January Jones' 'Spinning Out' Character Is Like A 2020 Version Of Betty Draper

Netflix

Spoilers ahead for Season 1 of Spinning Out. Carol Baker is no ordinary mom. The Spinning Out character played by January Jones was felt forced to surrender her Olympic dreams when she got pregnant at a young age; Twenty-one years later, she lives and breathes for the skating careers of two daughters, Kat and Serena. At first, her obsession with their performance, diets, and schedules seems borderline abusive. But it quickly grows apparent that her fixation is greater than that — it's clinical.

The series opens with Carol rolling off of the living room couch to greet her daughters in the kitchen. They're prepping for a day on the rink, and Serena stares at a bowl of fruit and hard boiled egg. "Serena, why aren't you eating?" Carol asks, matter-of-factly. "What did Mitch say about getting enough protein? Eat it." She shoves the egg in Serena's mouth. That lecture sets the season's tone for what to expect from Carol Baker.

On the rink, Kat's best friend Jenn refers to her mom as a "cold-hearted minx." The next morning, Carol busts through Serena's door at 4 a.m. and forces her to do clapping pushups in the snow. Serena calls Kat to come to her rescue, who finds them on the back porch. She's the first to bring up Carol's mental illness.

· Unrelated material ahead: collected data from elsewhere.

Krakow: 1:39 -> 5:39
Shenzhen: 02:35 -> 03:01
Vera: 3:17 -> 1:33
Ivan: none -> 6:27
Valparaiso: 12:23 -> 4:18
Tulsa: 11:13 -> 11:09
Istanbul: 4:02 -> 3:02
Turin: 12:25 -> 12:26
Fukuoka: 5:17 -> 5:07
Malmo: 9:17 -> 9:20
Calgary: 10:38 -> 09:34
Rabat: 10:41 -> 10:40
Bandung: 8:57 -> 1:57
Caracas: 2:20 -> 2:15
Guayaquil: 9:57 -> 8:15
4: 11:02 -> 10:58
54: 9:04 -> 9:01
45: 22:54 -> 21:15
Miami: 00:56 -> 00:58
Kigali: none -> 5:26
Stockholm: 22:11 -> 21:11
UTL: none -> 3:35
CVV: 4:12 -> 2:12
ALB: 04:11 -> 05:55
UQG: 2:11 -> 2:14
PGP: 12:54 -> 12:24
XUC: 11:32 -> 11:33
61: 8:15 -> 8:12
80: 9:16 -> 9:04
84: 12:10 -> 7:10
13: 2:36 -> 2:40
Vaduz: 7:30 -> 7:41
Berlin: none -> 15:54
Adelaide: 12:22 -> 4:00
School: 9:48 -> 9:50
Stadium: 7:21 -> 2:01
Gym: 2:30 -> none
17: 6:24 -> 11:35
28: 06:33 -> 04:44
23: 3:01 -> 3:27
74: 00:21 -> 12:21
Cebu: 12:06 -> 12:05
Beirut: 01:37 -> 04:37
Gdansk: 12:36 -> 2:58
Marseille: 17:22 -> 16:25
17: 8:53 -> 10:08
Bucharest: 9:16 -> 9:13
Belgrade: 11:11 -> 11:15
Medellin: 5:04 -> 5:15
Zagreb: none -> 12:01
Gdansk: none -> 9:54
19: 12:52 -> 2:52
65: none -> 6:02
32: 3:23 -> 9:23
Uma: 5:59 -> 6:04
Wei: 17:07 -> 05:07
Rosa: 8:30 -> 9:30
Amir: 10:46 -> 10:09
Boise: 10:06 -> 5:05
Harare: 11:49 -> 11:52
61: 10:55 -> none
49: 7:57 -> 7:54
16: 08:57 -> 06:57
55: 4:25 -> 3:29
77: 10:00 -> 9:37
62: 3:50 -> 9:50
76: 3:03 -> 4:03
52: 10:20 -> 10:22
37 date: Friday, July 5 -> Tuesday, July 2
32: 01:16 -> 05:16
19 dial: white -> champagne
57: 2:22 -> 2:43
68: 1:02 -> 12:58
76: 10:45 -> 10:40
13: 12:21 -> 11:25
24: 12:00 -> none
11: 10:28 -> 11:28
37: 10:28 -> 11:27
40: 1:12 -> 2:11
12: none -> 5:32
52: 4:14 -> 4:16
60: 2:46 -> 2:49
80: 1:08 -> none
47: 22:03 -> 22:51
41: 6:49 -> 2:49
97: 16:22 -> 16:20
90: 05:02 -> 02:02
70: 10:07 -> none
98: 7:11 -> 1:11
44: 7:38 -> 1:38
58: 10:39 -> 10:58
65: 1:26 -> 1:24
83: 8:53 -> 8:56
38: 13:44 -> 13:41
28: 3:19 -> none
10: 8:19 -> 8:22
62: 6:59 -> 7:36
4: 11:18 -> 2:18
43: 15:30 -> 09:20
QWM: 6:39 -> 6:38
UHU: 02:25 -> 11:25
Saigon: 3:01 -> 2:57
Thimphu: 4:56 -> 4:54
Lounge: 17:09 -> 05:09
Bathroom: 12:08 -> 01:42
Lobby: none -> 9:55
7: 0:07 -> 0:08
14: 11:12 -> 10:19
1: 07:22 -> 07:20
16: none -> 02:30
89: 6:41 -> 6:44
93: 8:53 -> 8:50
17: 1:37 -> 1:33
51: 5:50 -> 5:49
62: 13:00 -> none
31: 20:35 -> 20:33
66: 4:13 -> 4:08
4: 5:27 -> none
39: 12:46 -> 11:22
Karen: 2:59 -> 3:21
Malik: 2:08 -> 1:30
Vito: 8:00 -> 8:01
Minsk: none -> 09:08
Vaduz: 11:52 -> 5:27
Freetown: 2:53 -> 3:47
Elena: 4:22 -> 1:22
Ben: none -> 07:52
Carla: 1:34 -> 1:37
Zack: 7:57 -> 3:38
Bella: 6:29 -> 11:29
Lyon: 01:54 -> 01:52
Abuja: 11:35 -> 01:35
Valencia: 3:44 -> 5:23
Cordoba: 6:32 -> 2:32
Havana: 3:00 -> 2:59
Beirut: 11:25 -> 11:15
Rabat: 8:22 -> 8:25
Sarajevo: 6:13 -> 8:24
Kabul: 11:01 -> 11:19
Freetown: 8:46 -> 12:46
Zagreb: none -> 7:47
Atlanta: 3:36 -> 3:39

"You stopped taking your meds," Kat says. Carol's eyes narrow. "If I hadn't gotten pregnant with you, I would've gone to the Olympics!" she barks. Kat has heard this before — she knows that her mom is bipolar, and is experiencing a manic episode induced by a lack of medication.

"You're not healthy right now!" she tells her mom. "I'm gonna get your lithium. You're gonna take it while I watch."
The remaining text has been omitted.